At baseline, 6% of the RYGB group and 8% of the SG group had severe fibrosis as measured by the enhanced liver fibrosis (ELF) test. At 1 year, the respective frequencies were 9% and 15%, which were not statistically significant changes.
There was much variation in ELF score changes between Individuals, but 18% moved to a higher ELF category and only 5% improved to a lower ELF category at 1 year.
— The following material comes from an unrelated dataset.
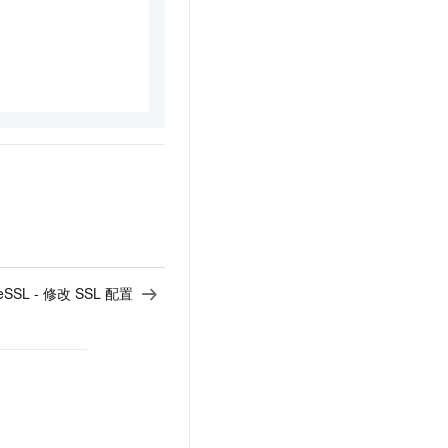
nceSSL - 修改 SSL 配置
Limitations of the study include the fact that it was conducted at a single center and in a predominantly White population. The study also did not use liver biopsy, which is the standard for measuring fibrosis. Individuals with type 2 diabetes may have more severe NAFLD, which could limit the applicability to individuals without type 2 diabetes.
Together, the studies produce a clear clinical message, according to Dr. Aminian. “It provides compelling evidence for patients and medical providers that, if we can help patients lose weight, we can reverse fatty liver disease,” he said.
The study was funded by the Southeastern Norway Regional Health Authority. Dr. Aminian has received research support from Medtronic.